In early trading in the region on Tuesday, Japan’s Topix rose 2.4 per cent and Australia’s S&P/ASX 200 climbed 1.2 per cent. China’s CSI 300 index of Shanghai- and Shenzhen-listed stocks rose 0.3 per cent.
The moves followed a bounce for US stocks on Monday, with the S&P 500 closing up 1.4 per cent. US shares tumbled last week after the Federal Reserve pivoted to a more hawkish tone, prompting fears that interest rate rises could derail the global economic recovery.
But market sentiment got a boost on Monday from more dovish commentary from Fed officials including chair Jay Powell, who in prepared remarks ahead of congressional testimony on Tuesday said the central bank “will do everything we can to support the economy for as long as it takes to complete the recovery”.
John Williams, president of the Federal Reserve Bank of New York, also said on Monday that the US economy was not yet ready for the central bank to start pulling back its hefty monetary support.
Jean Boivin, head of the BlackRock Investment Institute, said that “the Fed’s new outlook will not translate into significantly higher policy rates any time soon”. He added: “We may see bouts of market volatility . . . but we advocate staying invested and looking through any turbulence.”
Futures for the S&P 500 rose 0.1 per cent during Asian trading on Tuesday, while those for London’s FTSE 100 were up 0.2 per cent.
Commodities prices, which were pummelled last week on concerns for the global economic outlook, also rose.
Brent crude, the international oil benchmark, edged up 0.1 per cent to $75 a barrel for the first time since April 2019. Brent is up over 50 per cent this year, underscoring strong demand ahead of next week’s Opec+ meeting.

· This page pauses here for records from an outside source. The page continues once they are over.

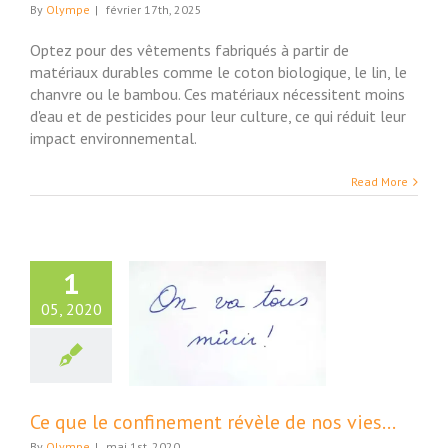
By
Olympe
|
février 17th, 2025
Optez pour des vêtements fabriqués à partir de
matériaux durables comme le coton biologique, le lin, le
chanvre ou le bambou. Ces matériaux nécessitent moins
d'eau et de pesticides pour leur culture, ce qui réduit leur
impact environnemental.
Read More
1
05, 2020
e le confinement
le de nos vies…
ture et Société
Ce que le confinement révèle de nos vies…
By
Olympe
|
mai 1st, 2020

Bitcoin stabilised after dropping sharply in response to a warning from the People’s Bank of China on Monday that the country’s state banks and payment platforms must “investigate and identify” accounts facilitating cryptocurrency trading and block all such transactions.
The cryptocurrency gained 0.2 per cent in Asian trading to $32,635 but remains down more than 7 per cent this month.
Bond markets steadied after yields, which move inversely to prices, shot higher on Monday as investors abandoned the safety of government debt and dove back into stocks. Yields on the 10-year US Treasury fell 0.02 percentage points to 1.474 per cent.